Une fois dans son assiette ordinaire, elle se mit à causer de sujets familiers. Dans une compagnie mêlée, mistress Pryor ouvrait rarement la bouche, ou, si elle était obligée de parler, elle le faisait sous l’impression d’un sentiment de gêne et s’exprimait mal. Elle excellait dans le dialogue ; son langage, toujours un peu formaliste, était choisi ; ses idées étaient justes, ses connaissances variées et précises ; Caroline éprouva du plaisir à l’écouter, beaucoup plus qu’elle n’eût pu s’y attendre.

Sur le mur opposé au sofa où elles étaient assises se trouvaient trois portraits : celui du centre, au-dessus de la cheminée, était un portrait de femme ; les deux autres étaient des portraits d’hommes.

« Voilà une belle tête, dit mistress Pryor, interrompant une légère pause qui avait suivi une demi-heure de conversation animée. Les traits sont parfaits, nul ciseau de sculpteur ne pourrait ajouter à leur beauté.

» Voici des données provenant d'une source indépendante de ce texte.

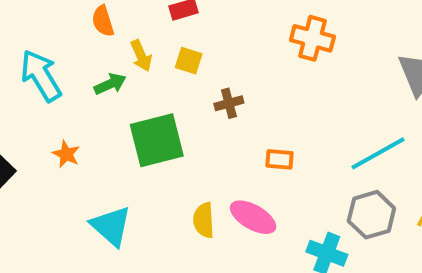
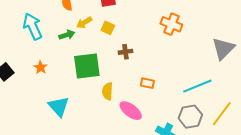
yellow arrow: (141, 56) -> (84, 23), turned 77
yellow semicircle: (204, 220) -> (107, 91), moved

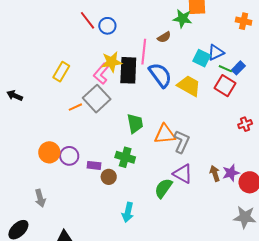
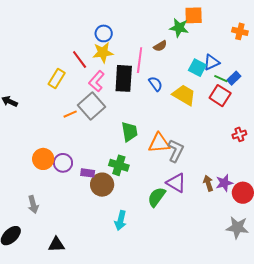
red line: (88, 20) -> (80, 59), moved
yellow star: (112, 62) -> (103, 52), moved
blue semicircle: (160, 75) -> (156, 84), size x0.6
brown circle: (109, 177) -> (102, 185), size x1.5

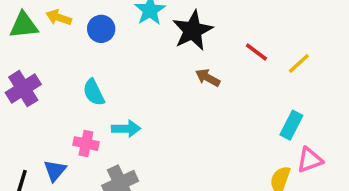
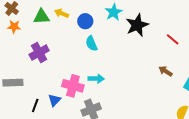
brown arrow: (208, 78) -> (165, 71), moved
cyan semicircle: (94, 92) -> (91, 43), moved
pink cross: (86, 144) -> (73, 86), size x1.5

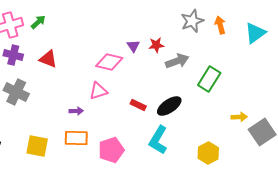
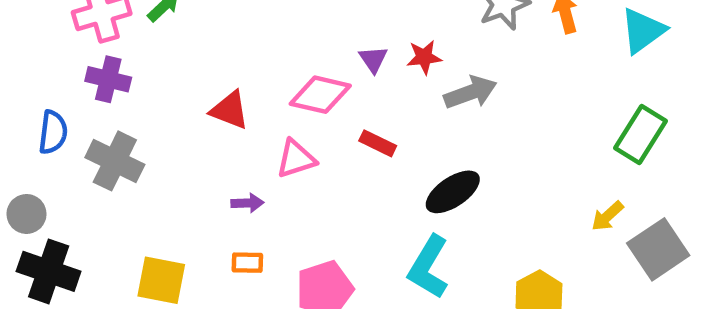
red triangle: (48, 59) -> (230, 110), moved
green rectangle: (209, 79) -> (641, 134), moved
red rectangle: (138, 105) -> (378, 143), moved
yellow arrow: (239, 117) -> (607, 216), turned 140
orange rectangle: (76, 138) -> (247, 263), size x0.6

C’est un portrait d’après nature, je présume ?

— C’est le portrait de mistress Helstone.

— De mistress Matthewson Helstone ? de la femme de votre oncle ?

— Oui, et on le dit d’une parfaite ressemblance. Avant son mariage, elle était citée comme la beauté du district.

— Et à juste titre : quelle pureté de lignes ! C’est cependant un visage passif. L’original n’a pas dû être ce qu’on appelle généralement une femme d’esprit.

— Je crois que c’était une personne remarquablement calme et silencieuse.